How AIRM helps: AIRM inventories every non-human identity, its permissions and owner, evidence for access-control and review clauses.
DORA
The Digital Operational Resilience Act (Regulation (EU) 2022/2554) sets ICT risk and resilience rules for EU financial entities, applying from 17 January 2025.
Why it matters for AI identity: DORA expects control over ICT assets and third-party/identity risk, including the service principals and AI tools connected to your systems.
How AIRM helps: AIRM surfaces non-human and third-party AI access and its blast radius, supporting ICT-risk visibility.
NIS2
The NIS2 Directive (EU) 2022/2555 raises baseline cybersecurity and incident-reporting duties across essential and important entities, and was due to be transposed into national law by October 2024.
Why it matters for AI identity: Identity is a primary attack surface the NIS2 risk-management measures are expected to cover.
How AIRM helps: AIRM gives continuous visibility of the AI and non-human identity attack surface, and of changes to it.
UK CAF
The NCSC Cyber Assessment Framework (CAF) is the UK's outcome-based framework for assessing the cyber resilience of essential functions.
Why it matters for AI identity: Several CAF objectives concern identity, access management and asset visibility.

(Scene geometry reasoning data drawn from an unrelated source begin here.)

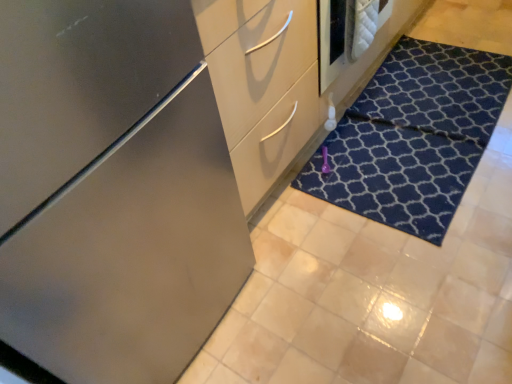 Question: Considering the relative positions of satin finish dresser at center and dark blue textured doormat at lower right in the image provided, is satin finish dresser at center behind dark blue textured doormat at lower right?

Choices:
 (A) yes
 (B) no

Answer: (B)

Question: Is satin finish dresser at center not close to dark blue textured doormat at lower right?

Choices:
 (A) yes
 (B) no

Answer: (B)

Question: Can you confirm if satin finish dresser at center is shorter than dark blue textured doormat at lower right?

Choices:
 (A) no
 (B) yes

Answer: (A)

Question: Is dark blue textured doormat at lower right at the back of satin finish dresser at center?

Choices:
 (A) yes
 (B) no

Answer: (B)

Question: Is satin finish dresser at center surrounding dark blue textured doormat at lower right?

Choices:
 (A) no
 (B) yes

Answer: (A)

Question: Can you confirm if satin finish dresser at center is smaller than dark blue textured doormat at lower right?

Choices:
 (A) yes
 (B) no

Answer: (B)

Question: Is satin finish cabinet at center thinner than satin finish dresser at center?

Choices:
 (A) no
 (B) yes

Answer: (A)

Question: Is satin finish cabinet at center taller than satin finish dresser at center?

Choices:
 (A) yes
 (B) no

Answer: (A)

Question: Considering the relative positions of satin finish cabinet at center and satin finish dresser at center in the image provided, is satin finish cabinet at center to the right of satin finish dresser at center from the viewer's perspective?

Choices:
 (A) yes
 (B) no

Answer: (B)

Question: Is satin finish cabinet at center far from satin finish dresser at center?

Choices:
 (A) no
 (B) yes

Answer: (A)

Question: From the image's perspective, would you say satin finish cabinet at center is shown under satin finish dresser at center?

Choices:
 (A) no
 (B) yes

Answer: (B)

Question: Does satin finish cabinet at center have a greater width compared to satin finish dresser at center?

Choices:
 (A) no
 (B) yes

Answer: (B)

Question: Does dark blue textured doormat at lower right have a larger size compared to satin finish cabinet at center?

Choices:
 (A) no
 (B) yes

Answer: (A) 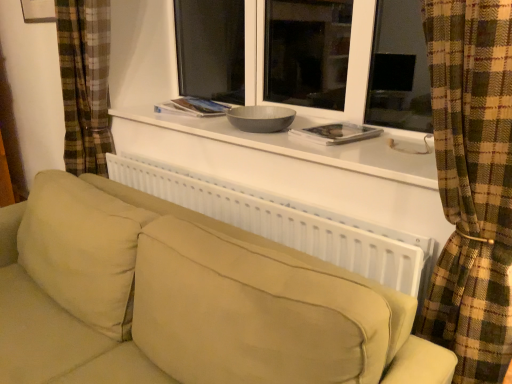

How AIRM helps: AIRM provides the identity inventory and monitoring that evidence those objectives.
Cyber Essentials
Cyber Essentials is the UK government-backed, NCSC-run baseline certification built on five technical controls, including user access control.
Why it matters for AI identity: Service-principal and AI-agent access is rarely covered by basic user access controls.
How AIRM helps: AIRM extends access hygiene to non-human identities, flagging excessive or dormant access.
Essential Eight
The Australian Signals Directorate's Essential Eight (delivered via the ACSC) are eight prioritised mitigation strategies, including restricting administrative privileges, with a three-level maturity model.
Why it matters for AI identity: Privileged non-human identities are an under-managed slice of admin privilege.
How AIRM helps: AIRM identifies privileged and high-blast-radius non-human identities so you can restrict them.
MAS TRM
The Monetary Authority of Singapore's Technology Risk Management Guidelines set expectations for technology and cyber risk in financial institutions.
Why it matters for AI identity: Identity and access management is a core TRM expectation, increasingly extending to AI.
How AIRM helps: AIRM provides identity-risk evidence and monitoring aligned to TRM access-management expectations.
CERT-In
India's CERT-In 2022 directions set cyber-security expectations for entities operating in India, including reporting incidents within six hours and retaining logs for 180 days.
Why it matters for AI identity: Logging and monitoring obligations extend to the identities acting in your environment.
How AIRM helps: AIRM contributes continuous identity monitoring and change history toward those obligations.
AIRM supports these frameworks with visibility, evidence and continuous monitoring. It does not by itself constitute certification, audit or legal compliance, framework mapping is indicative, and scope should be confirmed with your assessor.